The simplified answer seems to be : $$\frac 23K\left(\frac 1{\sqrt{2}}\right)$$ This means $\frac 23K\left(\frac 12\right)$ using Alpha's convention with a rather interesting alternate form :

\begin{align} \frac{\Gamma\bigl(\frac 14\bigr)^2}{6\;\sqrt{\pi}}&=\frac{\Gamma\bigl(\frac 14\bigr)^2}{6\;\Gamma\bigl(\frac 12\bigr)}\\ &=\frac 16 B\left(\frac 14,\frac 14\right)\\ &=\frac 13 \int_0^\infty \frac {t^{1/4-1}}{\sqrt{1+t}}\;dt\\ \end{align} with $B(x,y)$ the Euler integral of the first kind ('beta function') and using the DLMF classical relation $(5.12.3)$. Setting $x:=t^{1/4}$ should bring you nearer to the initial question...

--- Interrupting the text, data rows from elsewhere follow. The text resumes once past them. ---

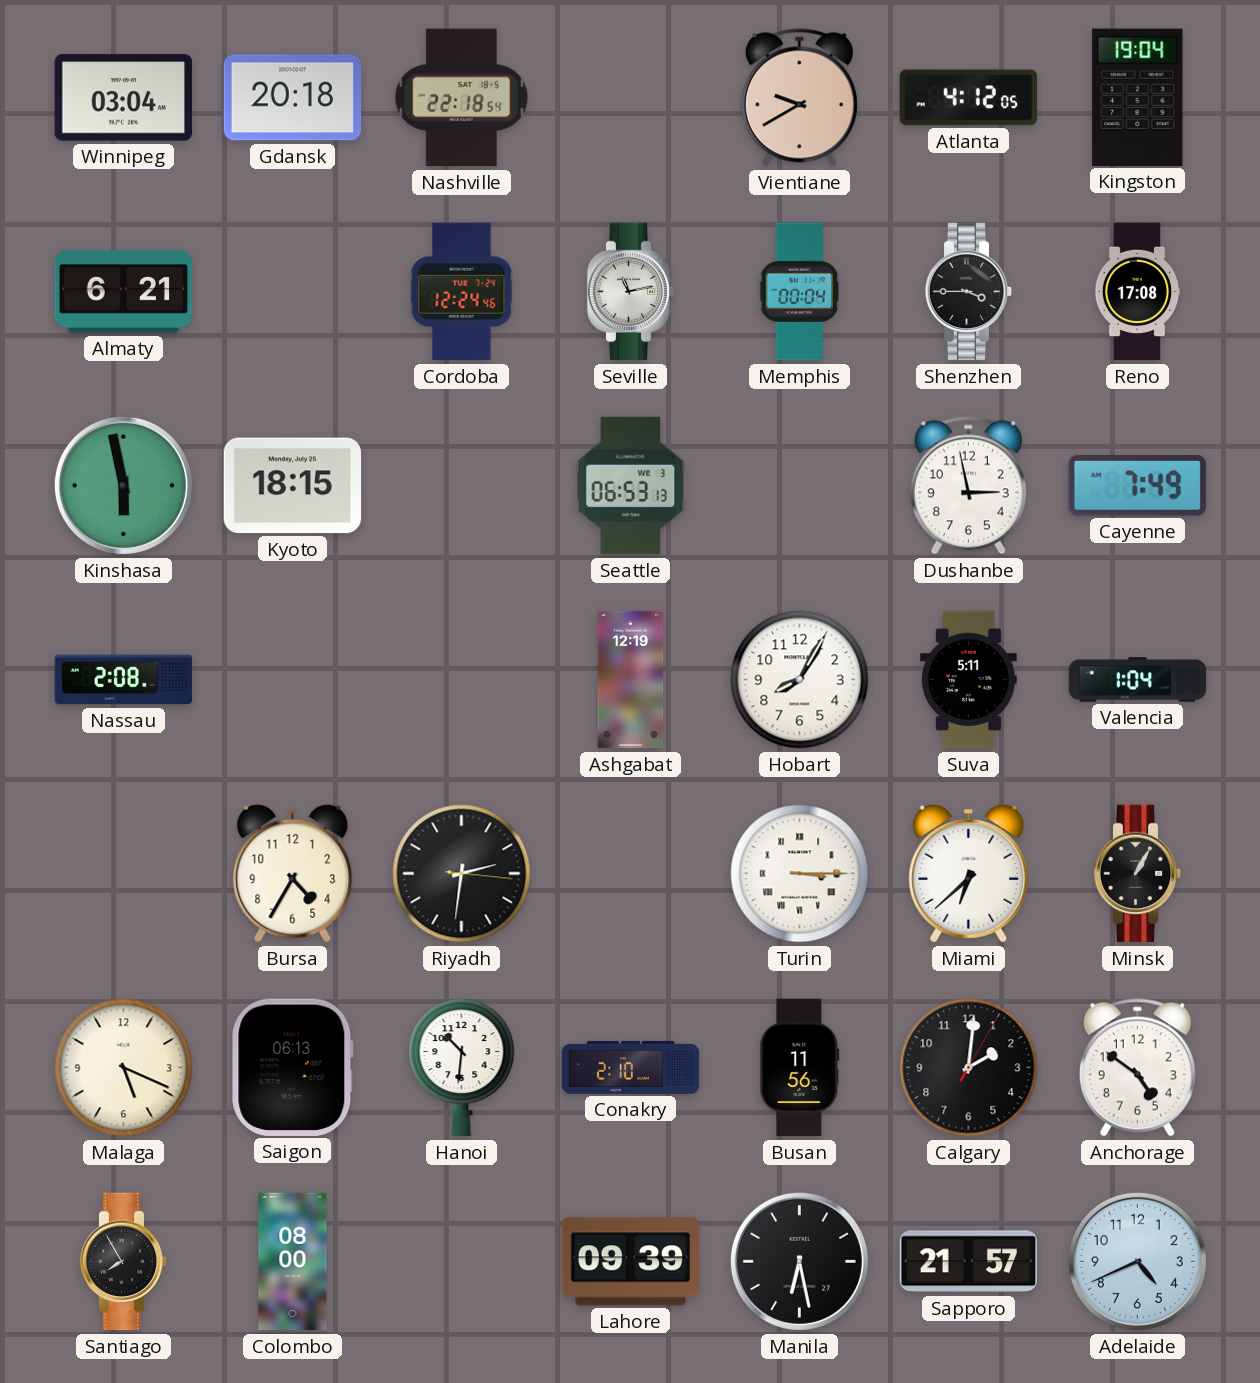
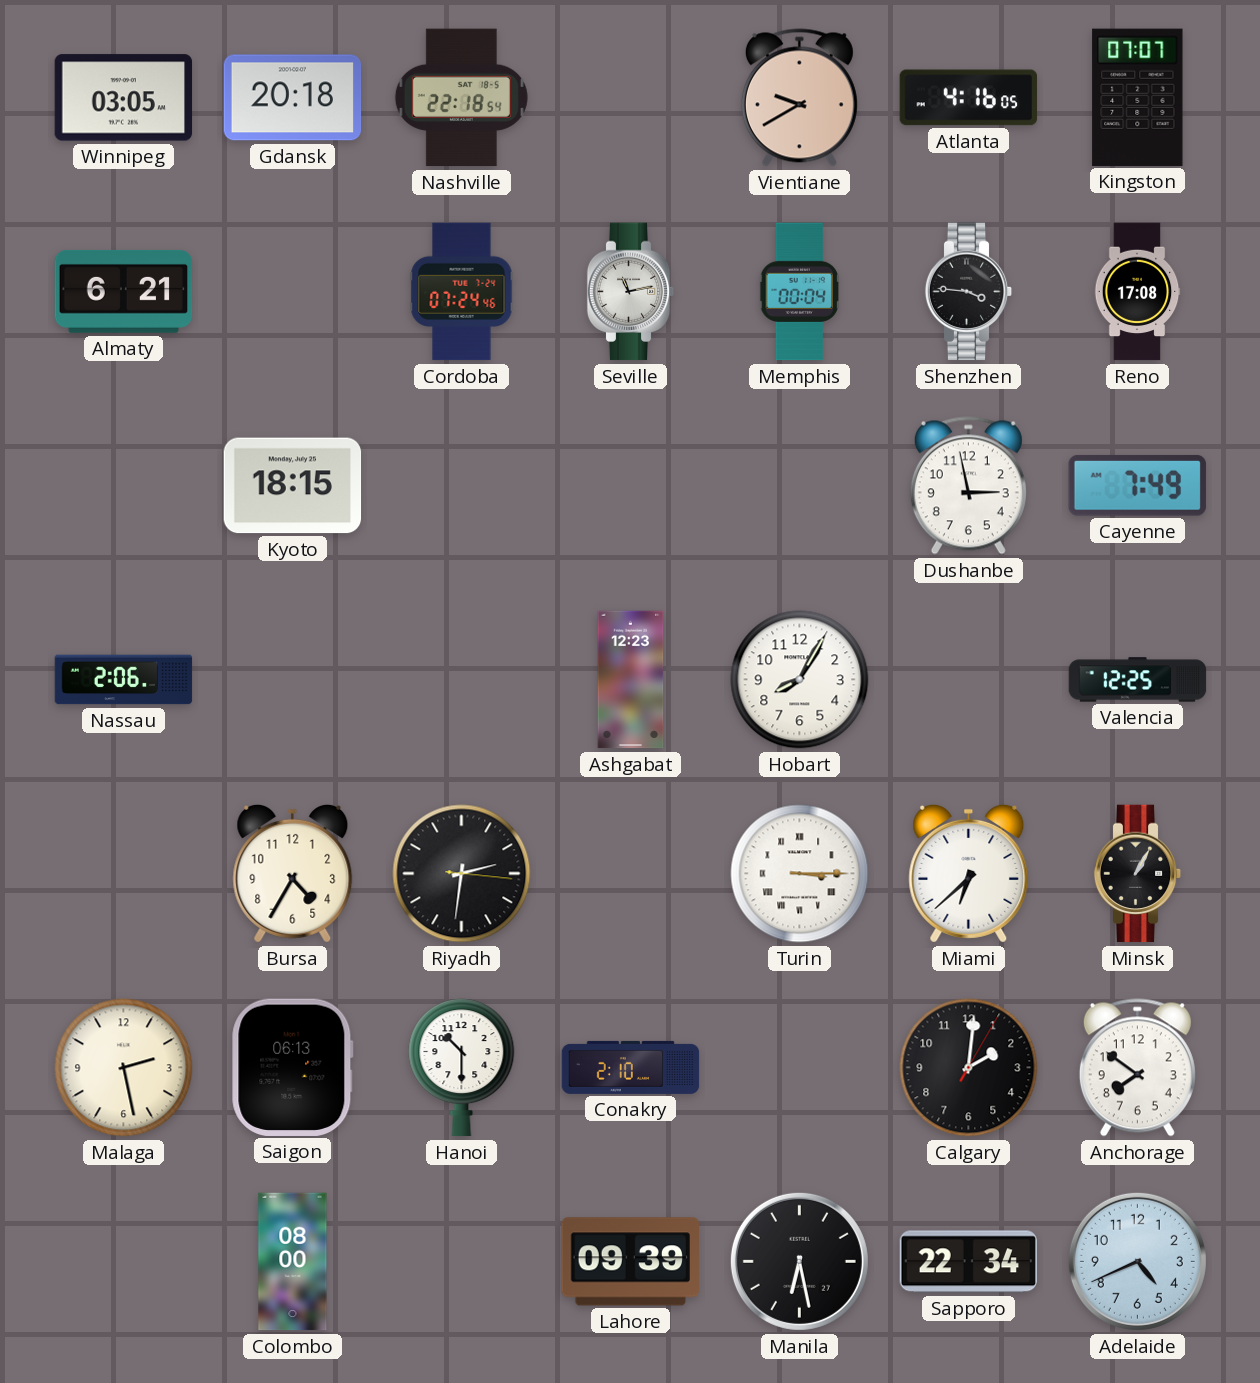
Winnipeg: 03:04 -> 03:05
Atlanta: 4:12 -> 4:16
Kingston: 19:04 -> 07:07
Cordoba: 12:24 -> 07:24
Shenzhen: 3:45 -> 3:46
Kinshasa: 5:58 -> none
Seattle: 06:53 -> none
Nassau: 2:08 -> 2:06
Ashgabat: 12:19 -> 12:23
Suva: 5:11 -> none
Valencia: 1:04 -> 12:25
Malaga: 5:19 -> 2:28
Hanoi: 10:31 -> 10:30
Busan: 11:56 -> none
Anchorage: 4:51 -> 7:51
Santiago: 7:55 -> none
Sapporo: 21:57 -> 22:34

As noted by O.L. the rewriting of the elliptic integral $K(z)$ in terms of $\Gamma$ function is due to $z=\frac 1{\sqrt{2}}$ being one of the singular values of the elliptic integral. It is in fact the first one (see equation $(11)$ here). Your specific case appears in page $3$ of the original article of Chowla and Selberg.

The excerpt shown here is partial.